Is it time in your life to try for the “dream job” you want to have when you’re 50, or do you need more preparation? Moses needed 40 years of shepherding as preparation for his calling. What skills are you building, and do you still need to build to go where you want?
A college grad should not try to be the CEO of a big company right away—and a fresh PhD shouldn’t try lead the Federal Reserve. Those are fine career aspirations, but plotting a path from where you are to where you want to be is not always a straight line—nor can you always see where God is going to open opportunities or draw your heart.
Aim for Godly Success
Finally, consider the gospel pattern embedded in your options. The world will tell you to accumulate influence and pursue your professional success, but you should ask yourself where the most kingdom fruit will come from.
Paul tells us in 1 Corinthians 15 that our labor is not in vain because of Christ’s resurrection: our work today will ultimately bear fruit because God brings life out of death. As counterintuitive—and countercultural—as it may seem, consider where dying to the world’s ideals and trusting God’s resurrection work might be the most faithful and fruitful option.
Our work today will ultimately bear fruit because God brings life out of death.
I have a good friend who spent a decade pastoring a resource-rich church with great influence located near a world-class university, then left to revitalize a small rural church that was without a pastor. As the world thinks of influence (and, if I’m honest, as too often I do), his last position had much more potential for ministry fruit. He was reaching the world’s best and brightest for Jesus!
But God’s leading was to leave. My friend is laying down the things the world would grab, trusting that God can bear fruit through his patient sacrifice and humble service. He may never be well-known and he may never pastor “world changers” again, but he will do ministry with profound eternal significance.

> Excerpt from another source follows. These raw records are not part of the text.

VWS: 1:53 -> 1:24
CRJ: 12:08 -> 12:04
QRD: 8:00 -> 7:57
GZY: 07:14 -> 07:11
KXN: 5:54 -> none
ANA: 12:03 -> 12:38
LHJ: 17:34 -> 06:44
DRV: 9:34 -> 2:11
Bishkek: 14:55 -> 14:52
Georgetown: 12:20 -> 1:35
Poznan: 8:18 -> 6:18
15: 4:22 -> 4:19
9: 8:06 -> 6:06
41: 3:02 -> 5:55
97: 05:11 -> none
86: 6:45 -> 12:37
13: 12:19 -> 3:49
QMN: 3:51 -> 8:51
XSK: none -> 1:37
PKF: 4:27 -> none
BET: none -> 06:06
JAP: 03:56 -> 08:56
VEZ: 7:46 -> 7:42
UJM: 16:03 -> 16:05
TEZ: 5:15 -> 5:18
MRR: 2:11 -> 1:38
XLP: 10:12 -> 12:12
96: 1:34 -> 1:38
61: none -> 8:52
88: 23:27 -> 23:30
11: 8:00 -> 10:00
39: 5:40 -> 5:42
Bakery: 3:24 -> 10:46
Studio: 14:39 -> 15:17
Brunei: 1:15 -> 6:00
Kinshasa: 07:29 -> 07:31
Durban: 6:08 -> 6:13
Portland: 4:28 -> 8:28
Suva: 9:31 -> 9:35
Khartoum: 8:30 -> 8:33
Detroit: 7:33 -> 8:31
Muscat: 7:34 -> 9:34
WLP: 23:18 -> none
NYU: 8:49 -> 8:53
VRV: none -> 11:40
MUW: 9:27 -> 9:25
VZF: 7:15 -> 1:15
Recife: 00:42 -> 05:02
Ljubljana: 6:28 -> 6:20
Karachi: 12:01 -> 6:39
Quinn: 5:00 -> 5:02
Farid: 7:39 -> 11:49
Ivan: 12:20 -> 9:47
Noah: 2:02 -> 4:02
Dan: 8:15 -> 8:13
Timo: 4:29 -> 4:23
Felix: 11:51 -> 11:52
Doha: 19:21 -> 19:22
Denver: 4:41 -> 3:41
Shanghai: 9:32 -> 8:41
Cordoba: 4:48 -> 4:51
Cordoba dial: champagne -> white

The good news is that, at the end of the day, you have freedom. You can trust God to use your bad decisions as well as your good. Though I’m ashamed to admit it, one major reason I left finance to attend graduate school was out of pride and arrogance. Yet God has provided amazing kingdom opportunities through it. My motivation was driven by pride, not humility, and yet what I did out of evil ambition, God meant for good (Gen. 50:20).
The good news about serving a God who brings life out of death is that whether death occurs because of humble sacrifice or sinful ambition, God brings life in the end. Because of the resurrection, we can trust him with our job choices.